En transposant ce remake durant la seconde guerre de Tchétchénie, Michel Hazanavicius nous entraîne dans un conflit ( génocide ?) méconnu qui n’éveilla à l’époque qu’une timide réaction des médias et de la communauté internationale. « The Seach » est un film humaniste, dur et réaliste, proche du documentaire qui, en dépit d’une version amputée de 20 minutes par rapport à sa présentation en 2014 à Cannes qui n’a que peu d’effet sur les longueurs encore persistantes du récit, dégage de fortes émotions, notamment à travers les interprétations de Bérénice Béjot mais surtout du jeune et troublant garçon jouant Hadji.
L'après Oscar marque toujours une certaine attente et appréhension. Michel Hazanavicius fait un véritable changement de registre avec ce film. Après avoir revisiter les films d'espionnages et les classiques américains, il s'attaque à un film de guerre, bien ancré dans la réalité. Pas facile. Même si tout se situe en Tchétchénie, l'histoire n'est pas vraiment originale, le traitement non plus et c'est long. Dès le départ, on se doute que l'on comprendra plus tard qui est le cameraman qui filme la première scène, les tribulations du jeune garçon vont forcément attendrir une jeune femme seule qui essaie de comprendre le conflit, ... Bref, tout est un peu trop téléphoné et c'est très étiré sur la longueur. Par contre, le film est bien réalisé. Bérénice Bejo est convaincante et voir Annette Bening, qui se fait de plus en plus rare, est un véritable plaisir. Avec un scénario plus original et/ou en raccourcissant un peu la durée, on aurait plus facilement accroché.

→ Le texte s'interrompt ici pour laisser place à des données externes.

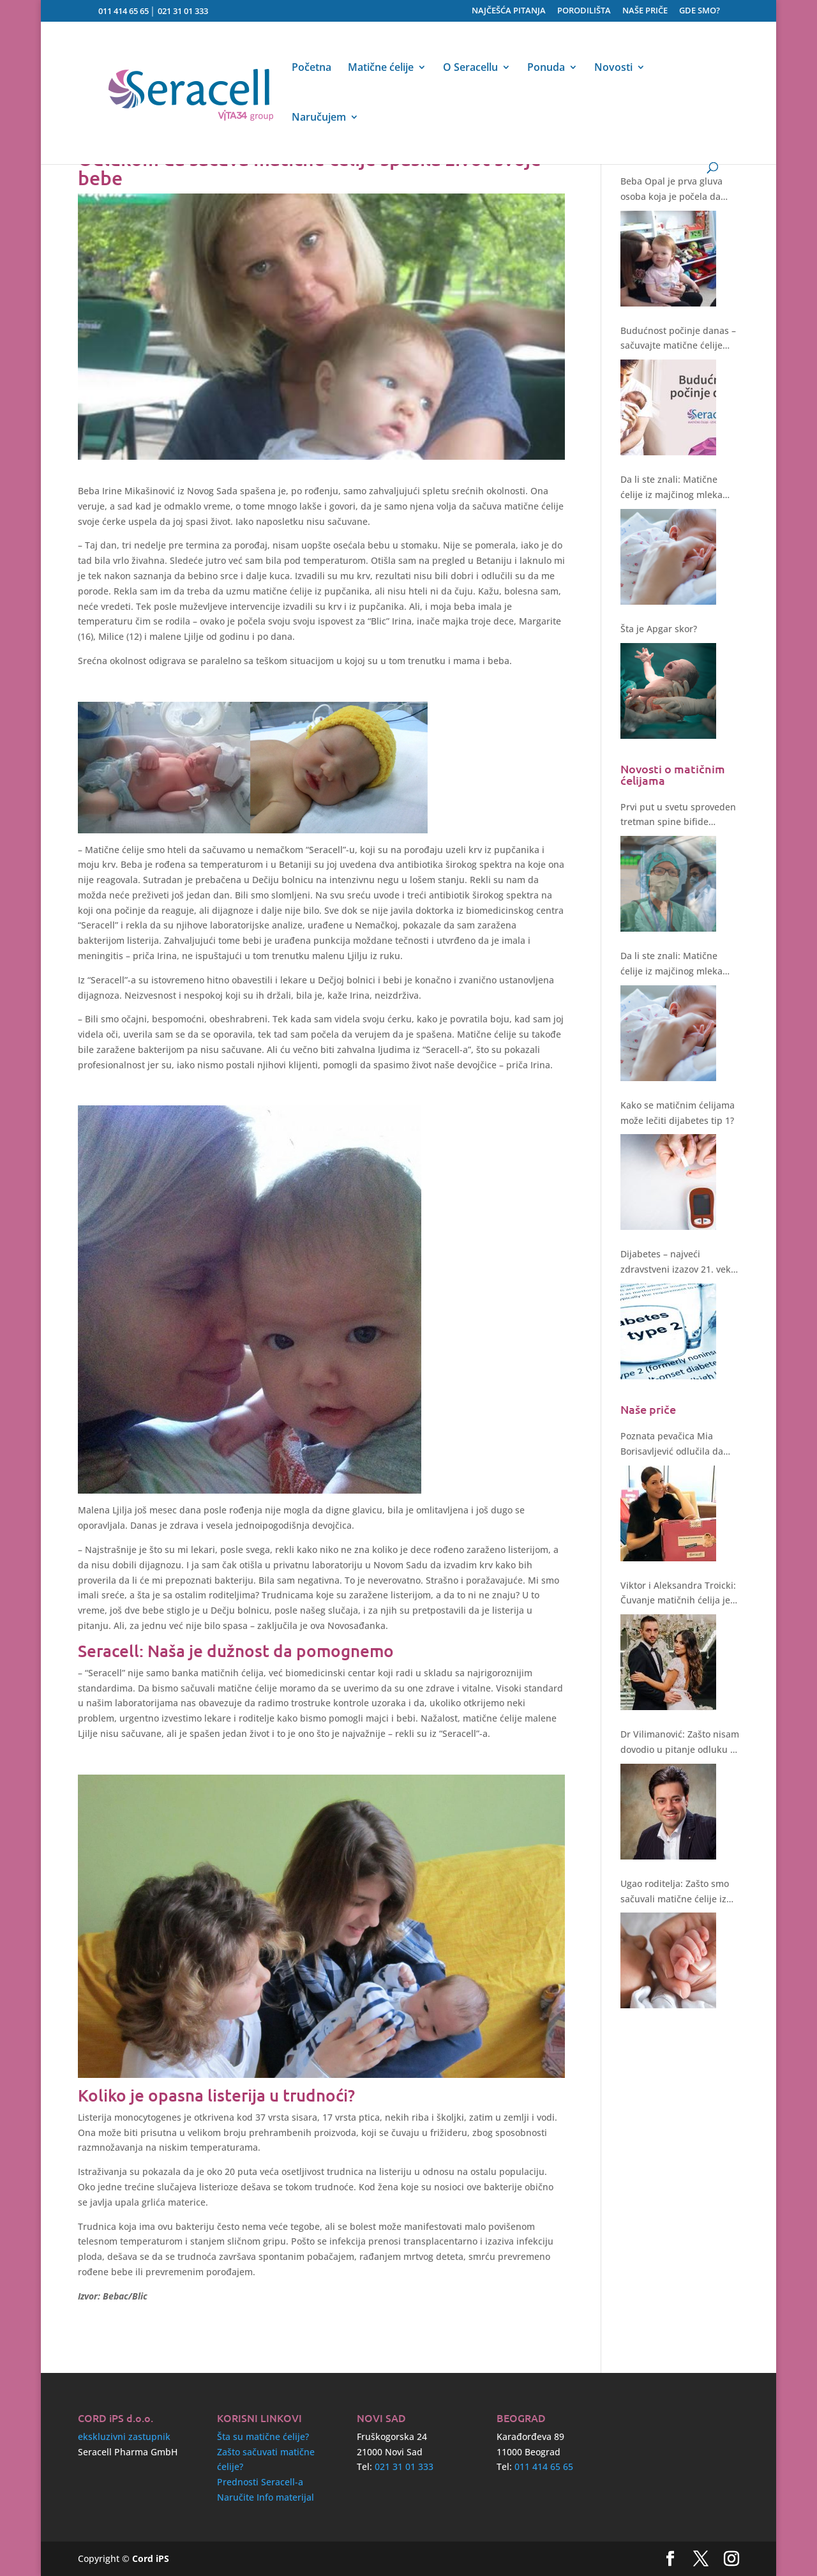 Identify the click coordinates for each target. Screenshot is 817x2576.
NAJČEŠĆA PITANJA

Je ne comprends pas pourquoi s'acharner sur ce film qui n'est pas si mauvais que ce que j'ai pu en lire ici. Ok, c'est larmoyant au possible, peut-être un peu trop "facile", Hazanavicius a choisi de traiter d'un sujet bien lourd pour tenir la marée face au succès de "the artist", fallait bien un film de ce genre bien chargé en émotion. Mais j'ai trouvé que, même si la méthode de filmer plusieurs destins et les faire se croiser n'est pas nouveau, j'ai trouvé que ça fonctionnait bien quand même. Ok aussi pour dire que l'histoire avec le petit gamin que la gentille dame va devoir "apprivoiser" est un poil trop "facile" et prévisible mais l'interprétation est tellement bonne que ca ne m'a pas empêché d'apprécier ce film très émouvant. J'étais curieux, voire impatient de voir un film traitant de la Tchétchénie parce que je n'avais jamais pris le temps de m'informer sur cet affrontement qui, comme le film nous le montre justement très bien, n'a pas fait autant de bruit que cela, la faute aux organisations mondiales chargées de s'occuper de ce genre de conflits qui ont préféré baissé les yeux et ignorer l'horreur de la situation dans cette région. De ce côté là du scénario, j'ai vraiment apprécié la façon dont Hazanavicius avait amené le truc. Il y a aussi le parcours de ce ptit jeune russe qu'on va voir se transformer malgré lui en "monstre" de guerre au contact de ses camarades et en vivant la guerre... Ce côté aussi est saisissant et effrayant! L'ensemble de ces histoires qui se rejoignent font de 'the search" un film sincère qui m'a beaucoup ému et beaucoup appris sur ce conflit. Je le conseille fortement...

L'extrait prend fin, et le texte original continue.